Come chi torna da un viaggio all’estero e ci narra le particolarità del paese straniero, così quotidianamente ascoltiamo resoconti di quotidiani viaggi nella virtualità del cyberspazio.

I toni delle descrizioni sono per lo più entusiastici. Tutto ciò che accade in rete pare che sia una persistente novità. Non ci si annoia mai, nell’immaterialità del social network. Ci si abitua tanto facilmente e rapidamente alle persone concrete conosciute nella realtà concreta e, al contrario, così difficilmente ci si assuefa ad una presenza ridotta ad un nickname accompagnato, tutt’al più, da un’immagine che non sempre riproduce le fattezze dell’individuo a cui quella sigla appartiene.

Le spiegazioni al fenomeno, da parte di chi se ne occupa in qualità di esperto del comportamento umano, sono molteplici e si possono inserire in due categorie: da una parte quelle degli scettici, dove lo spettro delle definizioni va dal  diffidente all’ apocalittico, e dall’altra quelle dei favorevoli, dove la gerarchia dell’intensità conduce dal  possibilista all’entusiasta .

I diffidenti attribuiscono a Fb, ed alle reti sociali in genere, l’inconsistenza che è propria all’intero cyberspazio: immaterialità, distorsione della percezione temporale, legami personali fragili, esaltazione delle apparenze, disintegrazione dell’identità personale in una moltitudine di identità illusorie e di circostanza.

I favorevoli individuano nel virtuale, invece, la possibilità per le persone in carne ed ossa di realizzare nuovi legami potendo, appunto grazie all’immaterialità del cyberspazio ( colpisce che qualcosa di inconsistente diventi “ attrezzo “), superare i normali vincoli posti dal tempo sequenziale e dalla fisicità delle distanze.
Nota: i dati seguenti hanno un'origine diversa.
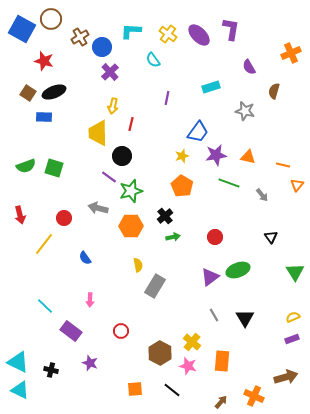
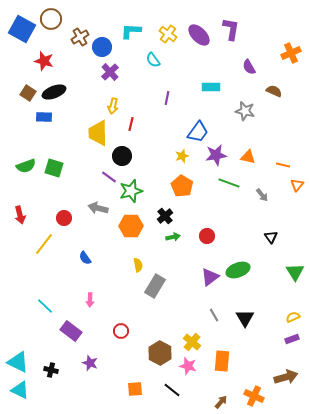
cyan rectangle at (211, 87): rotated 18 degrees clockwise
brown semicircle at (274, 91): rotated 98 degrees clockwise
red circle at (215, 237): moved 8 px left, 1 px up
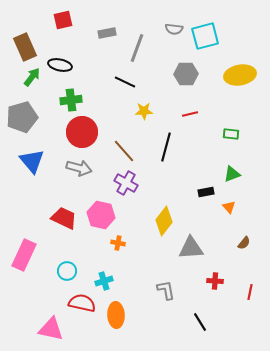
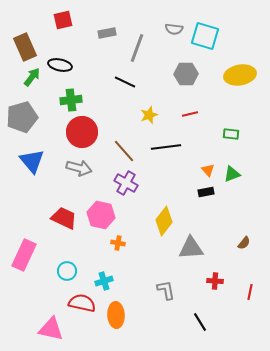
cyan square at (205, 36): rotated 32 degrees clockwise
yellow star at (144, 111): moved 5 px right, 4 px down; rotated 18 degrees counterclockwise
black line at (166, 147): rotated 68 degrees clockwise
orange triangle at (229, 207): moved 21 px left, 37 px up
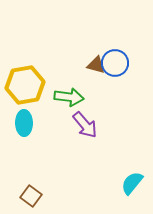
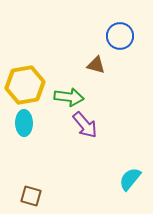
blue circle: moved 5 px right, 27 px up
cyan semicircle: moved 2 px left, 4 px up
brown square: rotated 20 degrees counterclockwise
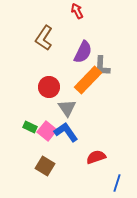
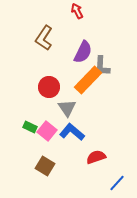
blue L-shape: moved 6 px right; rotated 15 degrees counterclockwise
blue line: rotated 24 degrees clockwise
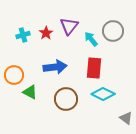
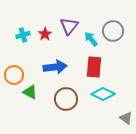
red star: moved 1 px left, 1 px down
red rectangle: moved 1 px up
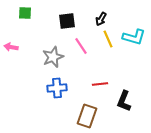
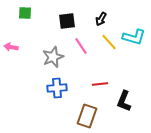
yellow line: moved 1 px right, 3 px down; rotated 18 degrees counterclockwise
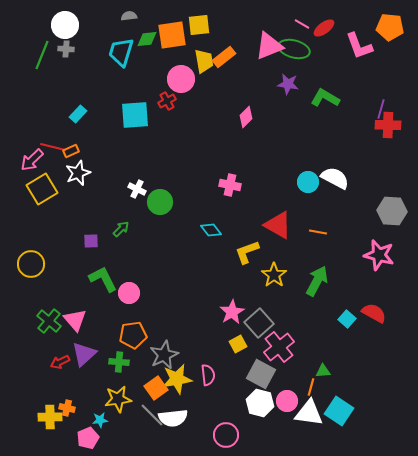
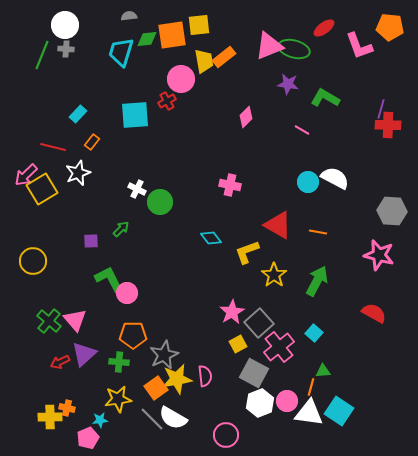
pink line at (302, 24): moved 106 px down
orange rectangle at (71, 151): moved 21 px right, 9 px up; rotated 28 degrees counterclockwise
pink arrow at (32, 160): moved 6 px left, 15 px down
cyan diamond at (211, 230): moved 8 px down
yellow circle at (31, 264): moved 2 px right, 3 px up
green L-shape at (103, 279): moved 6 px right
pink circle at (129, 293): moved 2 px left
cyan square at (347, 319): moved 33 px left, 14 px down
orange pentagon at (133, 335): rotated 8 degrees clockwise
gray square at (261, 374): moved 7 px left, 1 px up
pink semicircle at (208, 375): moved 3 px left, 1 px down
white hexagon at (260, 403): rotated 24 degrees clockwise
gray line at (152, 415): moved 4 px down
white semicircle at (173, 418): rotated 36 degrees clockwise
I favorevoli, a maggior ragione gli entusiasti, non ritengono la tecnologia mediale un’opportunità per fare le stesse cose in modo diverso bensì fare cose che, privi di questo mezzo, non si potrebbero realizzare.

Dunque, in quest’ottica, il virtuale non modifica ma “ aggiunge “.

Al di là di critiche ed apprezzamenti favorevoli, resta il fatto indiscutibile che Facebook si diffonde sempre di più tra la popolazione mondiale. Non pretendiamo, in questa sede, di fornire una spiegazione all’evento. Tra l’altro riteniamo che quando un fenomeno sociale arrivi ad assumere dimensioni tanto eclatanti trovarne un’origine razionale diventa complicato. E’ preferibile prenderne atto e cercare di comprendere il senso di quanto accade, più che il suo significato.

“ Senso “, in tal caso, vuol dire collegamento tra l’evento ed altri fatti significativi che riguardano la vita quotidiana. Vuol dire inserire il fenomeno, per quanto vasto e complesso sia, nel mosaico che costituisce la complessità dell’esistenza.

Concentrarci sul “ senso “, dunque, equivale ad affermare che non ci importa da dove viene il fatto bensì ci preme capire dove ci conduce o potrebbe condurci.  Insomma,  vorremmo  rispondere ad una domanda che non è “ qual è l’origine di Facebook?” bensì “ a cosa ci  è utile Facebook?”.

Questo interrogativo, solo in apparenza banale, ce ne fa porre un altro, anch’esso banale solo ad un primo impatto: quanti “ buongiorno “ pronunciamo quotidianamente? Non importa che lo si faccia con l’autentica intenzione di augurare, al destinatario del nostro saluto, un effettivo “ buongiorno” o che lo si pronunci per mera educazione. Interessa soltanto immaginare quante volte al giorno lo diciamo … Quattro, otto, dieci, venti volte?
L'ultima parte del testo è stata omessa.